Boom. Penn State Fires Joe Paterno (w/ a VIDEO chronology) & CNN Kicks ESPN's Butt
"Joe Paterno is no longer the head football coach, effective immediately." -- John Surma, Vice Chair, Penn State Board of Trustees ![]()
They are...Penn State
Boom.
Nothing is forever. We all knew there would be a day when Joe Paterno would no longer be the coach of the Penn State Nittany Lions. However, if there were a Vegas-style big board for odds on what would end JoePa's tenure as the lead man in Happy Valley, it probably would have had "Dying on the sidelines -350" as the odds-on favorite.
I'm fairly certain that "Child rape scandal cover-up" wouldn't have been on the board. But sadly and (as I pleaded in my post yesterday) correctly, that ticket paid last night when the board of trustees announced that Paterno, along with university president Graham Spanier, would be relieved of their duties effective immediately.

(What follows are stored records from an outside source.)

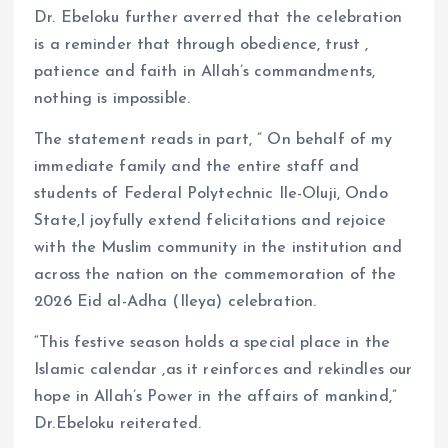
Dr. Ebeloku further averred that the celebration
is a reminder that through obedience, trust ,
patience and faith in Allah’s commandments,
nothing is impossible.
The statement reads in part, ” On behalf of my
immediate family and the entire staff and
students of Federal Polytechnic Ile-Oluji, Ondo
State,I joyfully extend felicitations and rejoice
with the Muslim community in the institution and
across the nation on the commemoration of the
2026 Eid al-Adha (Ileya) celebration.
“This festive season holds a special place in the
Islamic calendar ,as it reinforces and rekindles our
hope in Allah’s Power in the affairs of mankind,”
Dr.Ebeloku reiterated.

Once the announcement was made, then all hell broke loose.
It started in the board of trustees press conference where the small-town media went into fullblown torch-and-pitchfork mode on the university's board members with Surma as the lightning rod to take all of the hits. The questions, by and large, centered around the board's thieving of Joe Paterno's dignity by not only preventing him from finishing the season, but notifying him of his ouster over the telephone (as if Joe Paterno leaving his house to go anywhere publicly to receive his firing was going to be a safe option for the media or a convenient option for Paterno himself).
Not surprisingly, the yokels in the Happy Valley press corps failed to bring up Paterno's main lieutenant thieving the innocence of what will end up being dozens of young boys, nor did they mention the dignity of the ten year old Jerry Sandusky raped in the shower.
While the so-called journalists at the announcement of Paterno's fate were conducting a verbal assault on our ears, a faction of the Penn State student body took to the streets, conducting a physical assault on the streets of State College. The enduring symbol of the carnage will probably be this television van, which was flipped over and torn apart by the mob...
The story of this mess begins and ends with Sandusky, Paterno, the Penn State administration's blind eye, and most importantly (and most often trivialized) the victims. Secondarily, I will always remember the coverage of this night on television. With the firehose of media resources at our avail in 2011 and our continued desensitization to what constitutes "shocking and compelling," nights like last night are more and more rare, surreal nights where you're glued to the television wondering what could happen next.
Last night was one of those nights -- newsworthy, historical, legacy-changing. It was tailor-made for a media outlet with hustle and with no agendas. So needless to say, ESPN failed in cataclysmic fashion.
Up until last night, most of ESPN's failures in covering Penn State had been centered around what appeared to be a willful passivity toward the story, perhaps to help protect the Penn State brand, which in ESPN's world amounts to one of the main characters in their on-air drama called "College Football." In other words, their failures in coverage until Wednesday were strategic in nature, as the ESPN ombudsmen pointed out in a scathing piece on ESPN's website.
Unlike the first few days of the story, ESPN's failures Wednesday night were entirely in execution. Sunday, Monday and Tuesday, they were calling the wrong plays. Wednesday, they were dropping the ball. These gaffes included but were not limited to:
-- The board of trustees press conference. While ESPN was carrying a clunky, static-laden audio feed of one of the most important press conferences in the history of college football, CNN (an actual news organization) was carrying a video feed with crystal clear audio. In theory, ESPN should have lost every interested consumer of this story to channel changing while the press conference was going on, and because even the audio was better on CNN, they should have lost the blind demographic as well.
-- The beginning of the riots. CNN had cameras stationed throughout State College and feet on the ground in the middle of the riots. ESPN had nothing, and it appeared that any correspondents they had near anything dangerous consisted of local journalists doing ESPN's bidding. With the largest army of people and technology in the sports broadcasting business, ESPN was stuck giving viewers another round of Trevor Matich's thoughts in studio while CNN was showing us what was transpiring.